RAS question
The microliths found at Tilwara in Barmer district indicate it was a site of which period?
Correct answer: (A) Mesolithic.
The microliths found at Tilwara in Barmer district indicate that it was a Mesolithic site.
Explanation
Tilwara in Barmer district belongs to Rajasthan's Mesolithic phase because excavations there yielded very fine geometric microliths, the small stone tools associated with this period. Live History India places Tilwara under the Mesolithic section and locates it in Pachpadra Tehsil of Barmer district, on the banks of the Luni River. Tilwara is important because its microliths, along with evidence linked to animal domestication, help explain the shift in western Rajasthan from a hunting-gathering way of life towards pastoral life.
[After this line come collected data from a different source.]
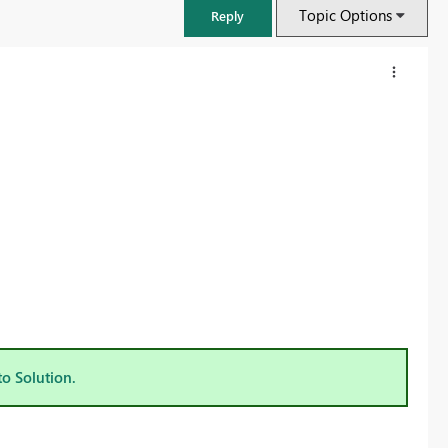
Topic Options
Reply
FabCon & SQLCon – Barcelona 2026
Join us in Barcelona for FabCon and SQLCon, the Fabric, Power BI,
to Solution.
SQL, and AI community event. Save €200 with code FABCMTY200.
Register now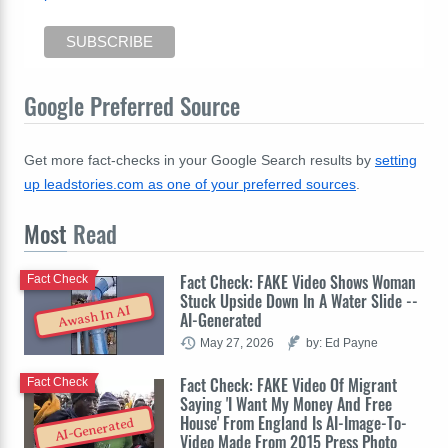
Google Preferred Source
Get more fact-checks in your Google Search results by
setting
up leadstories.com as one of your preferred sources
.
Most
Read
Fact Check: FAKE Video Shows Woman
Fact Check
Stuck Upside Down In A Water Slide --
Awash In AI
AI-Generated
May 27, 2026
by: Ed Payne
Fact Check: FAKE Video Of Migrant
Fact Check
Saying 'I Want My Money And Free
House' From England Is AI-Image-To-
AI-Generated
Video Made From 2015 Press Photo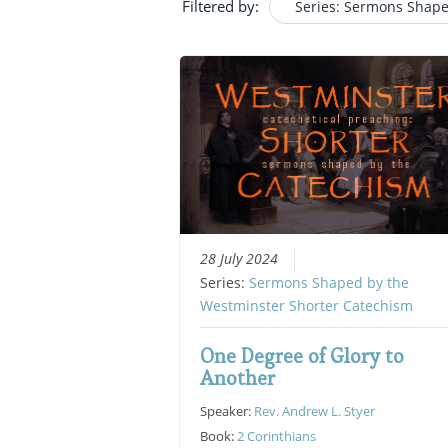
Filtered by:
Series: Sermons Shape
28 July 2024
Series:
Sermons Shaped by the
Westminster Shorter Catechism
One Degree of Glory to
Another
Speaker:
Rev. Andrew L. Styer
Book:
2 Corinthians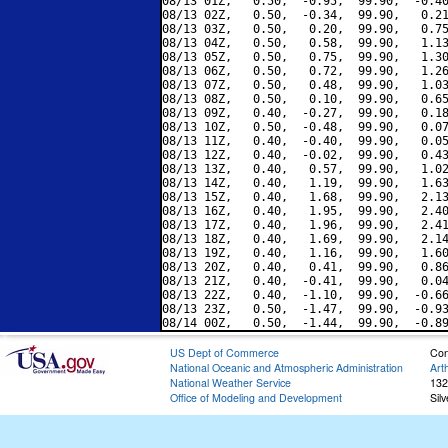
08/13 01Z,   0.50,  -0.95,  99.90,  -0.40
08/13 02Z,   0.50,  -0.34,  99.90,   0.21
08/13 03Z,   0.50,   0.20,  99.90,   0.75
08/13 04Z,   0.50,   0.58,  99.90,   1.13
08/13 05Z,   0.50,   0.75,  99.90,   1.30
08/13 06Z,   0.50,   0.72,  99.90,   1.26
08/13 07Z,   0.50,   0.48,  99.90,   1.03
08/13 08Z,   0.50,   0.10,  99.90,   0.65
08/13 09Z,   0.40,  -0.27,  99.90,   0.18
08/13 10Z,   0.50,  -0.48,  99.90,   0.07
08/13 11Z,   0.40,  -0.40,  99.90,   0.05
08/13 12Z,   0.40,  -0.02,  99.90,   0.43
08/13 13Z,   0.40,   0.57,  99.90,   1.02
08/13 14Z,   0.40,   1.19,  99.90,   1.63
08/13 15Z,   0.40,   1.68,  99.90,   2.13
08/13 16Z,   0.40,   1.95,  99.90,   2.40
08/13 17Z,   0.40,   1.96,  99.90,   2.41
08/13 18Z,   0.40,   1.69,  99.90,   2.14
08/13 19Z,   0.40,   1.16,  99.90,   1.60
08/13 20Z,   0.40,   0.41,  99.90,   0.86
08/13 21Z,   0.40,  -0.41,  99.90,   0.04
08/13 22Z,   0.40,  -1.10,  99.90,  -0.66
08/13 23Z,   0.50,  -1.47,  99.90,  -0.93
US Dept of Commerce
Con
National Oceanic and Atmospheric Administration
Art
National Weather Service
132
Office of Modeling and Development
Sil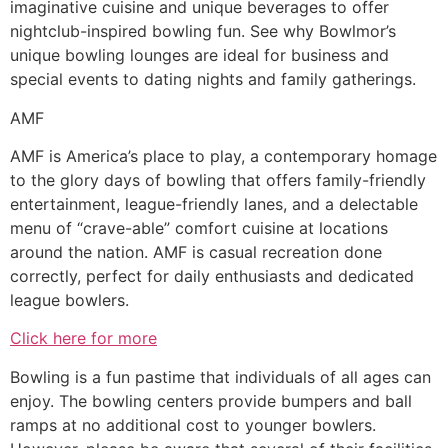
imaginative cuisine and unique beverages to offer
nightclub-inspired bowling fun. See why Bowlmor’s
unique bowling lounges are ideal for business and
special events to dating nights and family gatherings.
AMF
AMF is America’s place to play, a contemporary homage
to the glory days of bowling that offers family-friendly
entertainment, league-friendly lanes, and a delectable
menu of “crave-able” comfort cuisine at locations
around the nation. AMF is casual recreation done
correctly, perfect for daily enthusiasts and dedicated
league bowlers.
Click here for more
Bowling is a fun pastime that individuals of all ages can
enjoy. The bowling centers provide bumpers and ball
ramps at no additional cost to younger bowlers.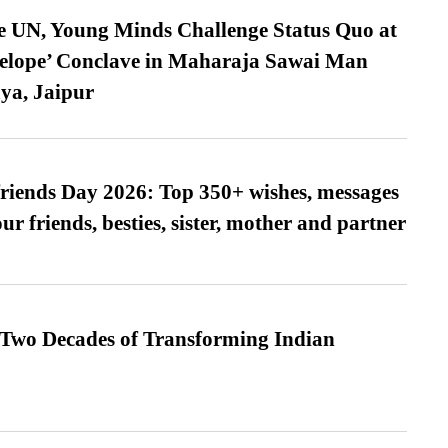
e UN, Young Minds Challenge Status Quo at
velope’ Conclave in Maharaja Sawai Man
ya, Jaipur
friends Day 2026: Top 350+ wishes, messages
our friends, besties, sister, mother and partner
 Two Decades of Transforming Indian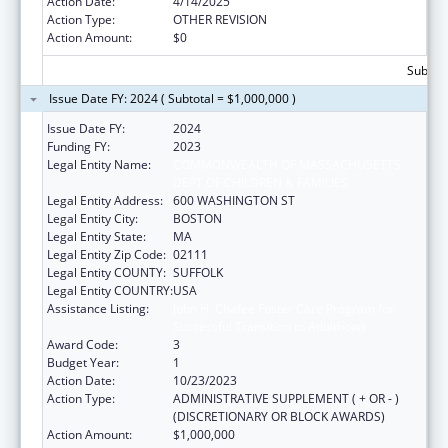
Action Date:
4/14/2025
Action Type:
OTHER REVISION
Action Amount:
$0
Subtota
Issue Date FY: 2024 ( Subtotal = $1,000,000 )
Issue Date FY:
2024
Funding FY:
2023
Legal Entity Name:
COMMONWEALTH OF MASSACHUSETTS
DEPT OF CHILDREN & FAMILIES
Legal Entity Address:
600 WASHINGTON ST
Legal Entity City:
BOSTON
Legal Entity State:
MA
Legal Entity Zip Code:
02111
Legal Entity COUNTY:
SUFFOLK
Legal Entity COUNTRY:
USA
Assistance Listing:
John H. Chafee Foster Care Program for
Successful Transition to Adulthood
Award Code:
3
Budget Year:
1
Action Date:
10/23/2023
Action Type:
ADMINISTRATIVE SUPPLEMENT ( + OR - )
(DISCRETIONARY OR BLOCK AWARDS)
Action Amount:
$1,000,000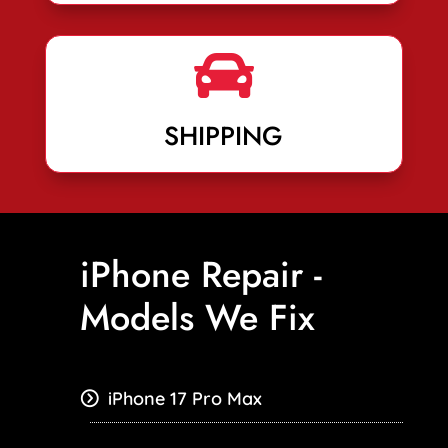

SHIPPING
iPhone Repair -
Models We Fix
iPhone 17 Pro Max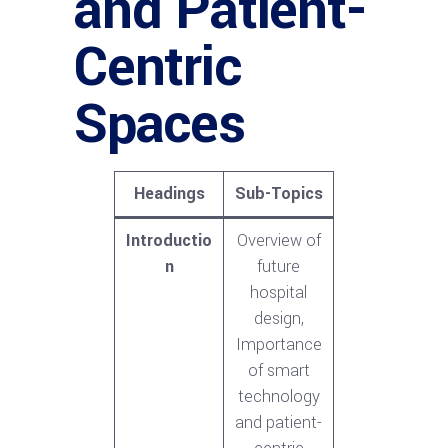
and Patient-
Centric
Spaces
Headings
Sub-Topics
Introductio
Overview of
n
future
hospital
design,
Importance
of smart
technology
and patient-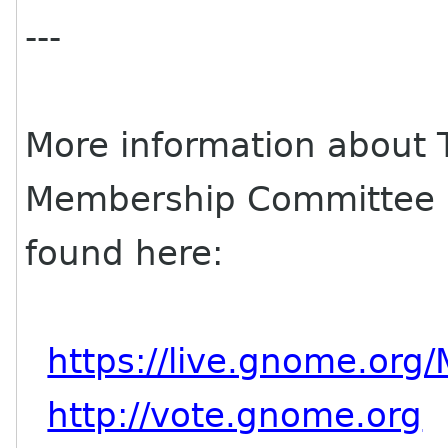
---
More information about
Membership Committee a
found here:
https://live.gnome.or
http://vote.gnome.org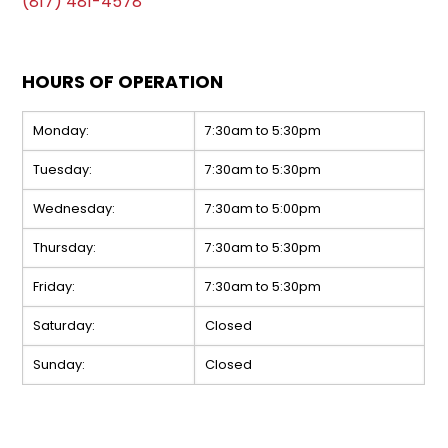
(817) 481-4578
HOURS OF OPERATION
Monday:
7:30am to 5:30pm
Tuesday:
7:30am to 5:30pm
Wednesday:
7:30am to 5:00pm
Thursday:
7:30am to 5:30pm
Friday:
7:30am to 5:30pm
Saturday:
Closed
Sunday:
Closed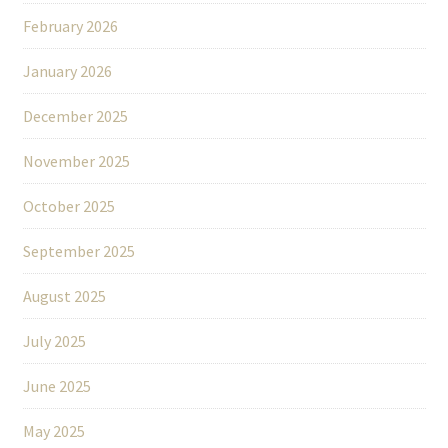
February 2026
January 2026
December 2025
November 2025
October 2025
September 2025
August 2025
July 2025
June 2025
May 2025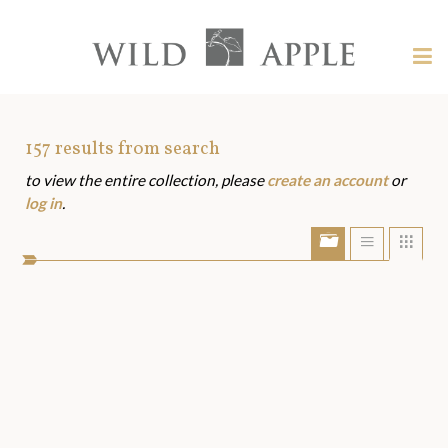
Welcome
to
Wild
Tog
Apple
nav
Wild
-
skip
Apple
to
Art
157
results from search
content?
to view the entire collection, please
create an account
or
Assets
log in
.
Show/Hide
Show
Sho
portfolio
list
grid
bar
view
view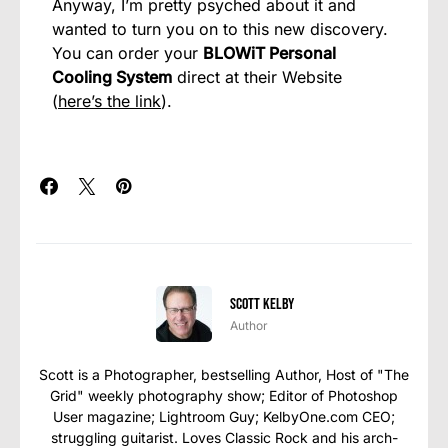
Anyway, I’m pretty psyched about it and
wanted to turn you on to this new discovery.
You can order your
BLOWiT Personal
Cooling System
direct at their Website
(
here’s the link
).
Scott Kelby
Author
Scott is a Photographer, bestselling Author, Host of "The
Grid" weekly photography show; Editor of Photoshop
User magazine; Lightroom Guy; KelbyOne.com CEO;
struggling guitarist. Loves Classic Rock and his arch-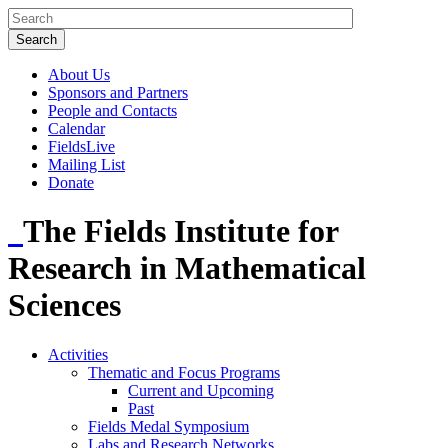
About Us
Sponsors and Partners
People and Contacts
Calendar
FieldsLive
Mailing List
Donate
The Fields Institute for
Research in Mathematical
Sciences
Activities
Thematic and Focus Programs
Current and Upcoming
Past
Fields Medal Symposium
Labs and Research Networks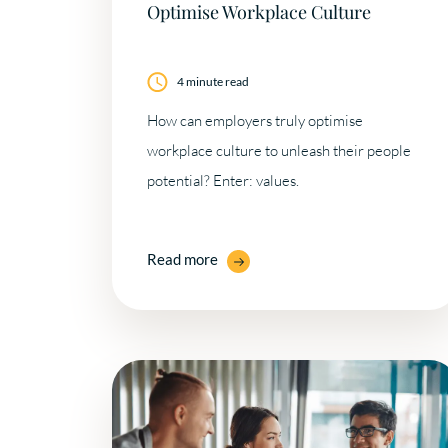
Optimise Workplace Culture
4 minute read
How can employers truly optimise
workplace culture to unleash their people
potential? Enter: values.
Read more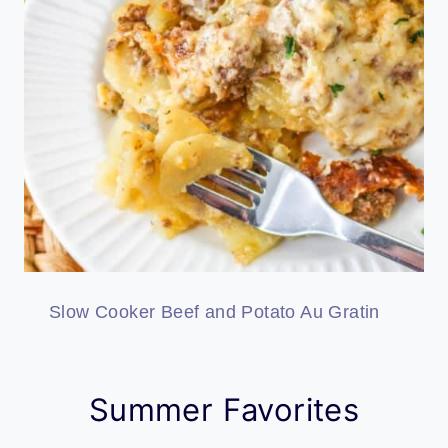
Slow Cooker Beef and Potato Au Gratin
Summer Favorites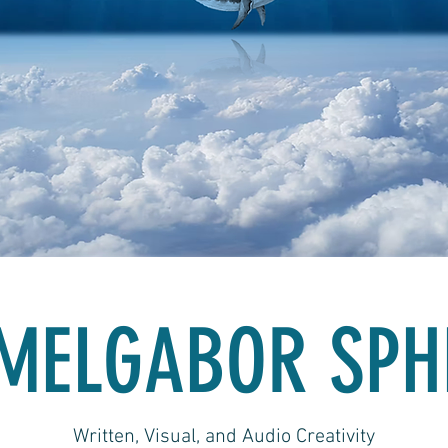
MELGABOR SPH
Written, Visual, and Audio Creativity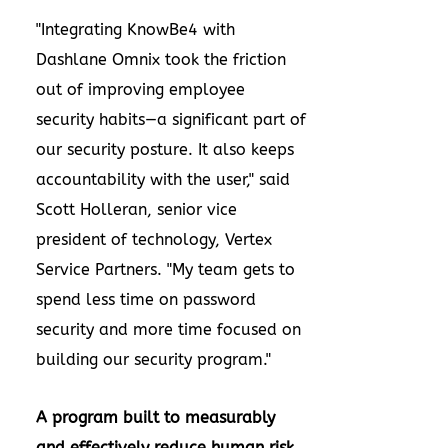
"Integrating KnowBe4 with
Dashlane Omnix took the friction
out of improving employee
security habits—a significant part of
our security posture. It also keeps
accountability with the user," said
Scott Holleran, senior vice
president of technology, Vertex
Service Partners. "My team gets to
spend less time on password
security and more time focused on
building our security program."
A program built to measurably
and effectively reduce human risk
For the MCQ, the key diagnostic clue is therefore not Barmer alone, but the presence of microliths at Tilwara.
Why the other options are wrong
- (B) Iron Age is not the period indicated by microliths, because the contrast is with metal-tool use rather than tiny stone tools.
- (C) Neolithic does not fit the clue because it is characterised in the question material by polished tools and farming, not by microliths as the main marker.
- (D) Palaeolithic is wrong because its tools are described as larger, while Tilwara is identified through tiny microlithic stone tools.
Concept
This tests prehistoric Rajasthan, especially how stone-tool types identify cultural periods. It recurs in RAS because sites such as Tilwara connect regional archaeology with broader themes like hunter-gatherer life, pastoral transition and early settlement patterns.